Tommyknocker Brewery is a craft brewery and brewpub in Idaho Springs, Colorado and Helsinki, Finland. They produce a line of beers and craft sodas, including root beer, made with distinctive ingredients such as mountain cherry, mountain maple and valerian root. Tommyknockers distributes their products across the United States and Canada.

==History==
Tommyknocker Brewing was established 1994, and has since continuously produced a variety of soft drinks including sodas (root beer), bottled water, and beers. Today, their two highest-selling products are their beers and root beer.

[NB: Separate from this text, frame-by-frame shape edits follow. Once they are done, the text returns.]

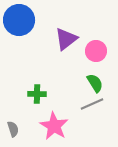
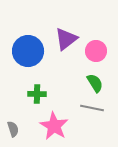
blue circle: moved 9 px right, 31 px down
gray line: moved 4 px down; rotated 35 degrees clockwise
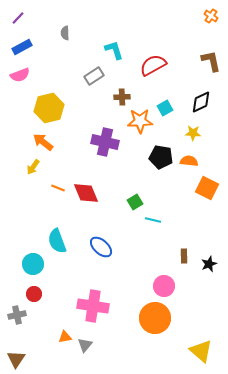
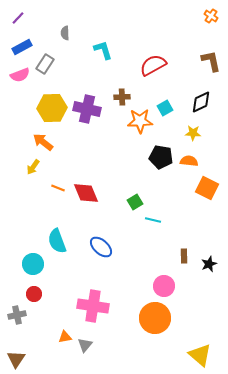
cyan L-shape: moved 11 px left
gray rectangle: moved 49 px left, 12 px up; rotated 24 degrees counterclockwise
yellow hexagon: moved 3 px right; rotated 12 degrees clockwise
purple cross: moved 18 px left, 33 px up
yellow triangle: moved 1 px left, 4 px down
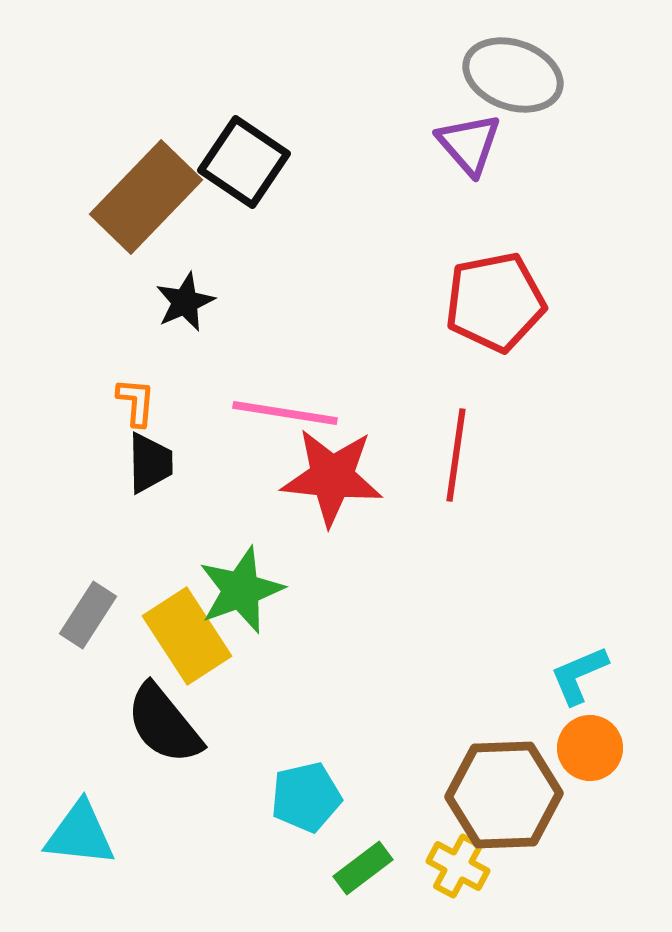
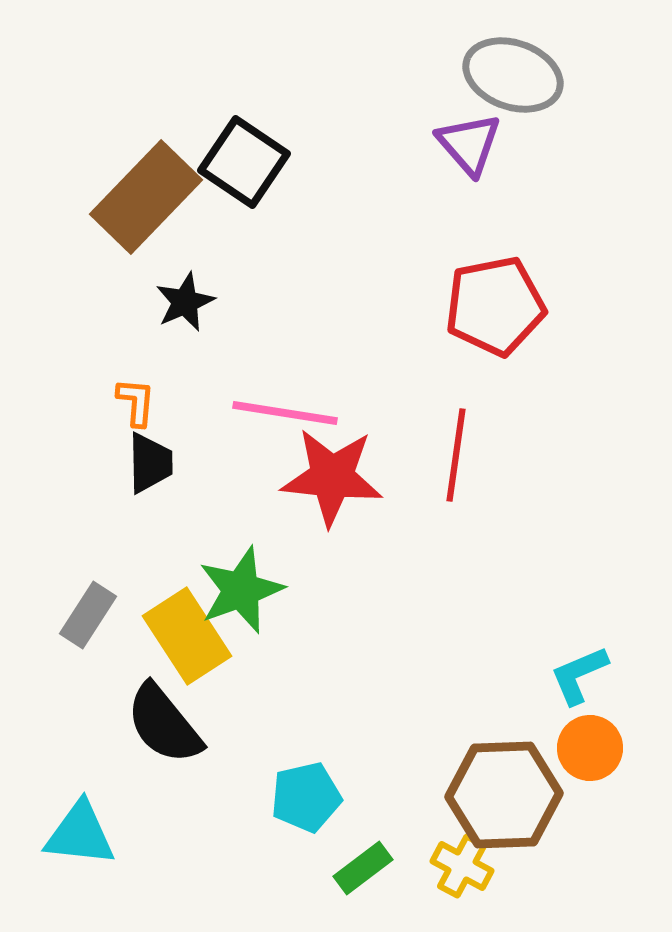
red pentagon: moved 4 px down
yellow cross: moved 4 px right
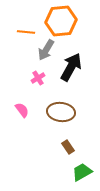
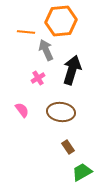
gray arrow: rotated 125 degrees clockwise
black arrow: moved 1 px right, 3 px down; rotated 12 degrees counterclockwise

During the Colorado gold rush of 1859, Idaho Springs became a popular location for mining, and the Tommyknocker Brewing Company was established to meet the needs of the large number of prospectors. The town today is home to 1,800 people, with the brewery conducting business nationwide.

==Availability==

Tommyknocker products are sold in select stores in the United States, Finland, and Canada, as well as online from the company website.

==Old Tommyknocker==
The company name comes from the tommyknocker, a mythical elf-like creature who was said to live in the cracks of mines. Some of miners said that they could hear the tommyknockers singing and working deep in the dark mine shafts and cracks within the walls. Two legends of the tommyknocker were brought to the United States by immigrants from Cornwall, England. One kind was mischievous, who dumped out the miners' lunches, blew out their candles, and hid their picks and axes on them. The other kind were friendly and were said to knock on the walls of the mines to show where the richest deposits of gold were.

==Achievements==
Tommyknocker root beer has a distinct flavor in comparison to other root beers, attributable to the unique ingredients used in its creation, including mountain cherry, mountain maple, valerian root, fenugreek, St. John's wort, melissa, birch, licorice root, hops extract, malt extract, and maple syrup.

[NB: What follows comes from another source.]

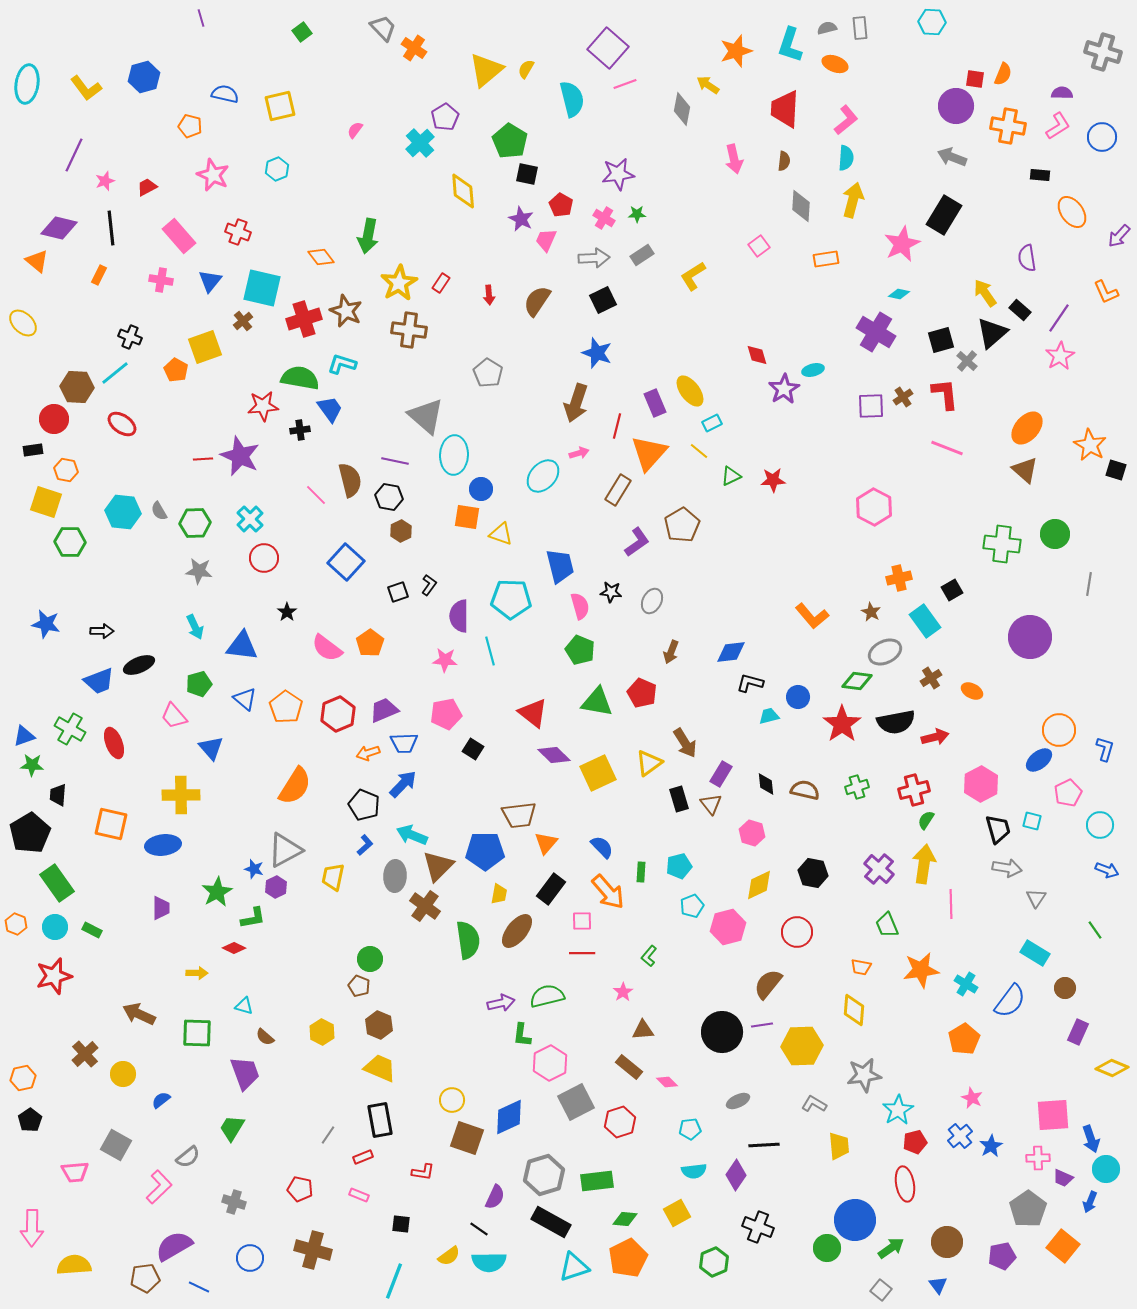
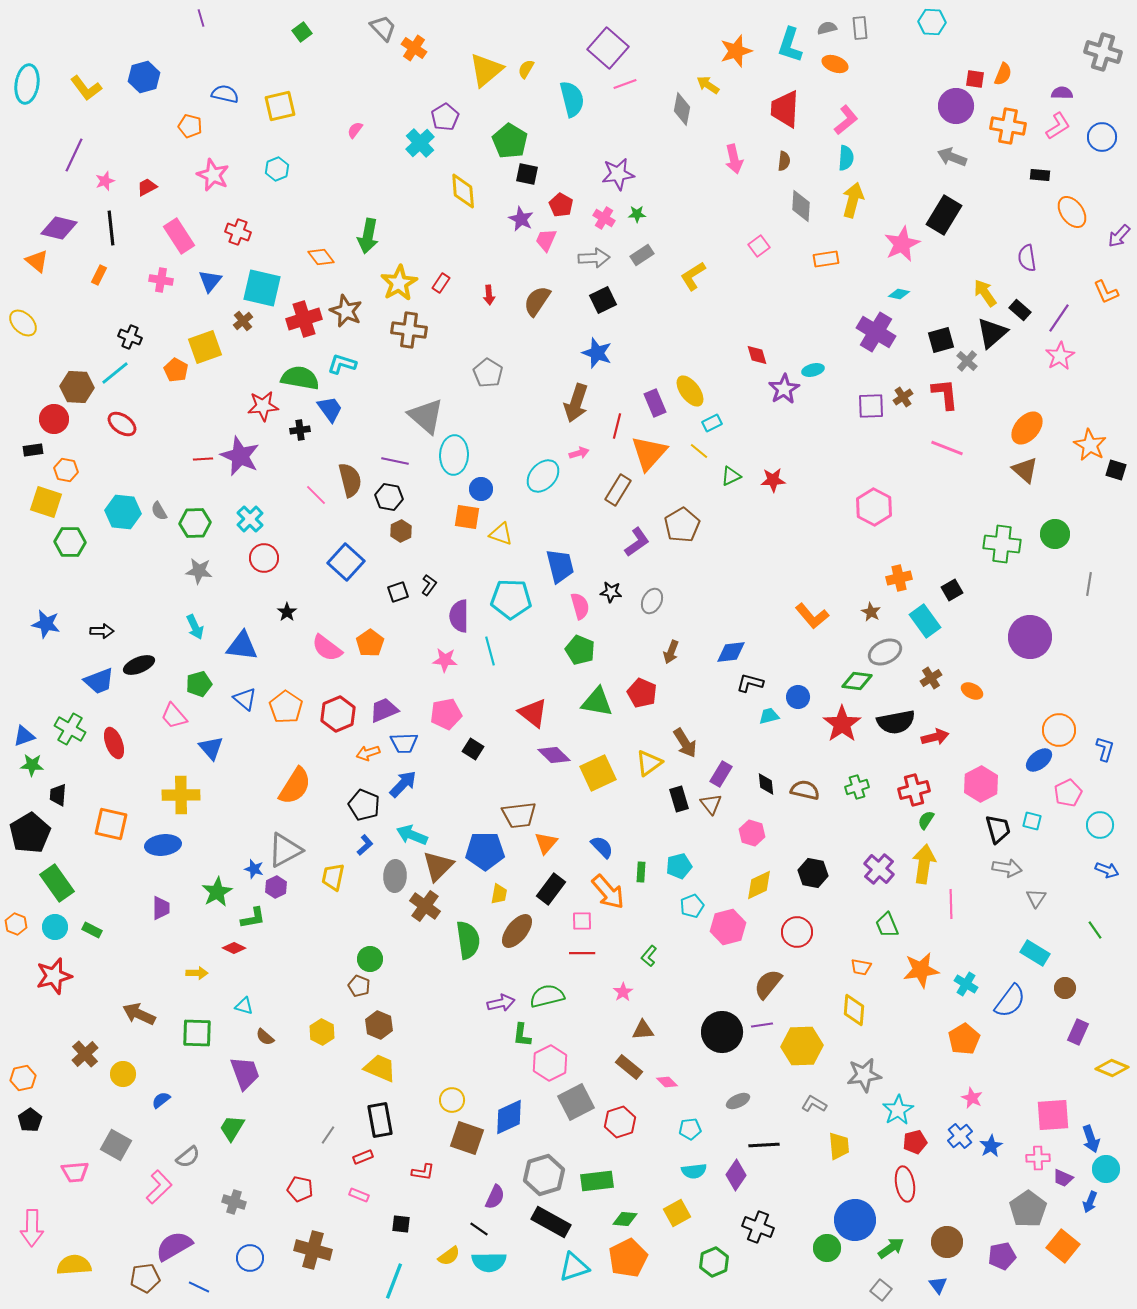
pink rectangle at (179, 236): rotated 8 degrees clockwise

Tommyknocker has won numerous awards in their beer, and their root beer has also won various prizes from around the nation in contests, and beverage studies.

==The Showdown==
On March 18, 2001, six researchers tested, tasted, and compared seven different types of root beer that were produced all throughout the nation, such as IBC Root Beer, Barq's and Tommyknocker. Tommyknocker was judged to have an average taste, however, they graded the root beer 2.67 points in the first round. The other root beers in the showoff were rated: Faygo (3.24), Pirate's Keg (2.93), Stewart's (2.90), Dad's (2.74), Big Shooter / Dog-n-Suds / Virgil's (2.67), and Route 66 (2.17), and Natural Brew (2.10). With a score of 2.67, Tommyknocker finished in fourth place out of eight.